▶ _Task item_:
In the listing below, find every line with the string "Политика" and pull it out.

▶ _Working data_:
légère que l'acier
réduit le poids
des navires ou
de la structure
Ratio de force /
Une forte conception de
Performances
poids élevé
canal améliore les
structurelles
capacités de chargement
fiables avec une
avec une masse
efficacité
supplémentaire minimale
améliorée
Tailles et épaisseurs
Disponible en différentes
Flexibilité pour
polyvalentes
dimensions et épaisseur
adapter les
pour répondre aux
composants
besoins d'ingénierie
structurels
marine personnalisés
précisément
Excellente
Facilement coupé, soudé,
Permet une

==

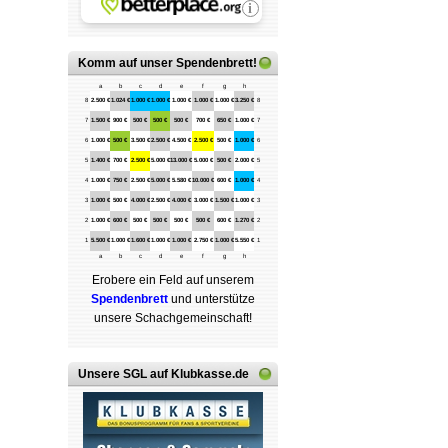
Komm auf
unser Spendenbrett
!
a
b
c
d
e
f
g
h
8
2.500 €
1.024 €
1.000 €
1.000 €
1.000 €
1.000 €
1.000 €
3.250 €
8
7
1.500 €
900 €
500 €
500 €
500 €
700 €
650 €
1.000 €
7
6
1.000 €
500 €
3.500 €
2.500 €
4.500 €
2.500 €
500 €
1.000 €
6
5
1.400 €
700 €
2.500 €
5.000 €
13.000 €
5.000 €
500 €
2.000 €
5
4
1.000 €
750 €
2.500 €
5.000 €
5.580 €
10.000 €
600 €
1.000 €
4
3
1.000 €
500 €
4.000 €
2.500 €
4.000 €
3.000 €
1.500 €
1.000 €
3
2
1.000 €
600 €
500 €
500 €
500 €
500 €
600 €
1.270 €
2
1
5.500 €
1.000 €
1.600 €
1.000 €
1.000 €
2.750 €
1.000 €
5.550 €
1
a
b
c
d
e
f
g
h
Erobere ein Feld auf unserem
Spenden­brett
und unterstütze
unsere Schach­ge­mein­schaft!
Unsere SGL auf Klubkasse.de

---

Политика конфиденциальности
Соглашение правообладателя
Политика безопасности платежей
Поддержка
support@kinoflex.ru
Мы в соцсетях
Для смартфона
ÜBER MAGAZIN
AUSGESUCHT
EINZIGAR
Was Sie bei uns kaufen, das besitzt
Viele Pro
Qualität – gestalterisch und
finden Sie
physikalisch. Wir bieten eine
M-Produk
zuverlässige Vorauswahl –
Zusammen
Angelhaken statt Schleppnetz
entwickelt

▶ _Your solution_:
Политика конфиденциальности
Политика безопасности платежей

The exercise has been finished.